+++ Entries supplied +++
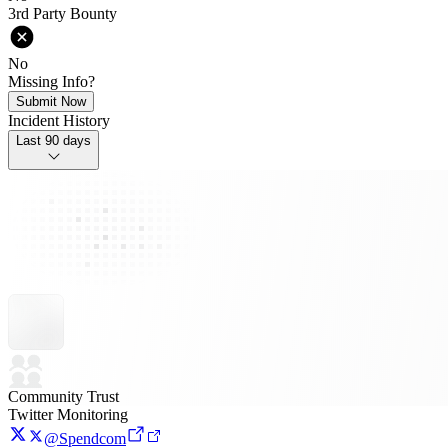
3rd Party Bounty
No
Missing Info?
Submit Now
Incident History
Last 90 days
Community Trust
Twitter Monitoring
@Spendcom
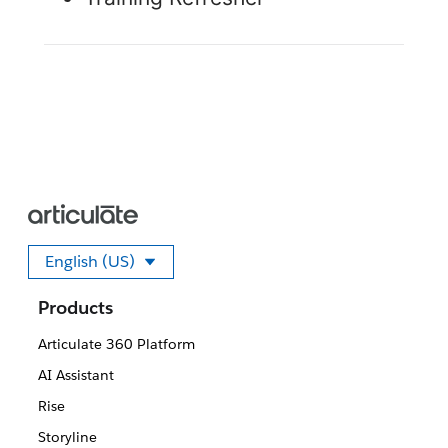
English (US)
Select your language
Products
Articulate 360 Platform
AI Assistant
Rise
Storyline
+++
● How to complete this task
Every line from the one with "Twitter Monitoring" through the end of the records above belongs in the answer, copied exactly; no picture does.

● Your solution
Twitter Monitoring
@Spendcom
English (US)
Select your language
Products
Articulate 360 Platform
AI Assistant
Rise
Storyline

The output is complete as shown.